WASHINGTON (Jul. 20)
Three Senators today raised a question on the Senate floor of whether the Administration was embarking on a policy of wooing the Arabs at Israel’s expense.
Senator Kenneth Keating, New York Republican, questioned President Kennedy’s letters to Arab rulers on repatriation of Arab refugees and the recent executive department decision to furnish rockets to the United Arab Republic. Senator Keating said the recent rocket episode appeared “another attempt to woo the friendship of the Arabs by one-sided concessions.”
Senator Keating told the Senate: “It is beginning to appear that the United States was making a series of piecemeal concessions to the Arab states in the hope that they will, as a result, be inclined toward more conciliatory policies vis-a-vis Israel. I do not think that an American policy of concessions here and there will have the desired result at all.”
Commenting on the Arab refugee situation, he said the “only practical solution is the re settlement of most in Arab territory. Yet the President’s letter of May 11 does not refer to resettlement but speaks only of repatriation and/or compensation.” He questioned whether the shipment of rockets by the U.S. to Nasser served the cause of Near Eastern peace.
Senator Hugh Scott, Pennsylvania Republican, stated it was “disturbing” to read President Kennedy’s letters to Arab rulers on repatriation and compensation of Arab refugees. He said “resettlement” was not even mentioned. He asked “Does this omission represent a change of view or repudiation of former policy?”
Senator Jacob K. Javits, New York Republican, called on Congress to restore to the Foreign Aid Bill a policy statement against Arab bias affecting American citizens. He said Congress should not abandon an anti-bias measure in the pending legislation because “in the present Near East situation, omission of clear language could easily be misunderstood and taken as encouragement to intensify discrimination against American citizens.”
Senator Javits criticized President Kennedy’s omission of reference to “resettlement” of Arab refugees in the President’s letter to Arab leaders. He said the omission was “difficult to understand.” He pointed out that “such an omission invites speculation” about a softening of U.S. policy. He urged the U.S. to work for resettlement of Arab refugees in Arab lands where there is room and need for them, compensation for property abandoned in Israel, and an end to boycotts, discrimination and other obstacles to the free flow of trade and regional development.
In the House, Rep.
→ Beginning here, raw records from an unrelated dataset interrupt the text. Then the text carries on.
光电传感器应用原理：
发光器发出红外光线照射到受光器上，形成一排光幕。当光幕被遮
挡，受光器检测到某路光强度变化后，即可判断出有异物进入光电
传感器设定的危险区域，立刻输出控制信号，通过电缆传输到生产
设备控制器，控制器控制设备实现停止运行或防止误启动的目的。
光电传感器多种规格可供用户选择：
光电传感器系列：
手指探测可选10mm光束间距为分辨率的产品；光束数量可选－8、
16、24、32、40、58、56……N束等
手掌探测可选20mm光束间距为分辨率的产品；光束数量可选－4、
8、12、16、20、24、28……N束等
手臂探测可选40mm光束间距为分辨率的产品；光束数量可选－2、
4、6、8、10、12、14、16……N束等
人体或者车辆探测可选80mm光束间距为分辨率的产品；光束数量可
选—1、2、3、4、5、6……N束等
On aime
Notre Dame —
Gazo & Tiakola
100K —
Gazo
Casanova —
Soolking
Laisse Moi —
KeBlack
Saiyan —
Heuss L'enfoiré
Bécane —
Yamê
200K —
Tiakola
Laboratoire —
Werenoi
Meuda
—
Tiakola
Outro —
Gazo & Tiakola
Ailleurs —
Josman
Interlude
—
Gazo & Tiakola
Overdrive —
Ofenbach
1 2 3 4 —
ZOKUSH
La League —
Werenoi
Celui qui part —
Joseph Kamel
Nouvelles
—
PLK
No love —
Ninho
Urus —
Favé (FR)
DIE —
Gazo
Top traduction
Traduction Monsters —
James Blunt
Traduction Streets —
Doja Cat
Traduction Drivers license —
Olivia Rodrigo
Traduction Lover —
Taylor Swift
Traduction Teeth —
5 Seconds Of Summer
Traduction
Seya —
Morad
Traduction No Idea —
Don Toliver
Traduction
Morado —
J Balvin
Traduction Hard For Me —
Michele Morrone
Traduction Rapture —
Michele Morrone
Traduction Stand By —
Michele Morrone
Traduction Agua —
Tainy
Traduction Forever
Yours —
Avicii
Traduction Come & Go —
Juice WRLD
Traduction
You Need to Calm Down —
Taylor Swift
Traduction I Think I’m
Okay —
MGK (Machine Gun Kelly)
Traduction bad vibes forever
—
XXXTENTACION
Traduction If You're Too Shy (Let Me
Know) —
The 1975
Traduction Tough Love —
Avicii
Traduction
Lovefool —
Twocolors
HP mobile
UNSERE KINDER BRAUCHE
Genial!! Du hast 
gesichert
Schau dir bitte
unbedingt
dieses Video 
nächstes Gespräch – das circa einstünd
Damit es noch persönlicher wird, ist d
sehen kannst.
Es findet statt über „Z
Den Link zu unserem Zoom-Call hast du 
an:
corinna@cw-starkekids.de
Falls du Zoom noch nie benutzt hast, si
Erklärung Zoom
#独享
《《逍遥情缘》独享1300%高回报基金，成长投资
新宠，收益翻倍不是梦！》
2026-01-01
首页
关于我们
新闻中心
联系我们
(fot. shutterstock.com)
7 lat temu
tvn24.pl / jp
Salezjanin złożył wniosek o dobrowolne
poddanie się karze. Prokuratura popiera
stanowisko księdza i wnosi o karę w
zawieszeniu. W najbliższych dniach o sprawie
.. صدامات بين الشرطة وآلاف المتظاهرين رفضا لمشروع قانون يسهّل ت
Victor Anfuso, New York Democrat, today warned against arguments being advanced by Washington officials “in high places, who believe that by appeasing Nasser the United States will be able to thwart further Soviet penetration in the Middle East and Africa.” He termed such notions “fallacious” and said Washington “must take into account the simple fact that the United Arab Republic is governed by an unscrupulous regime, which has sought to play East against West.”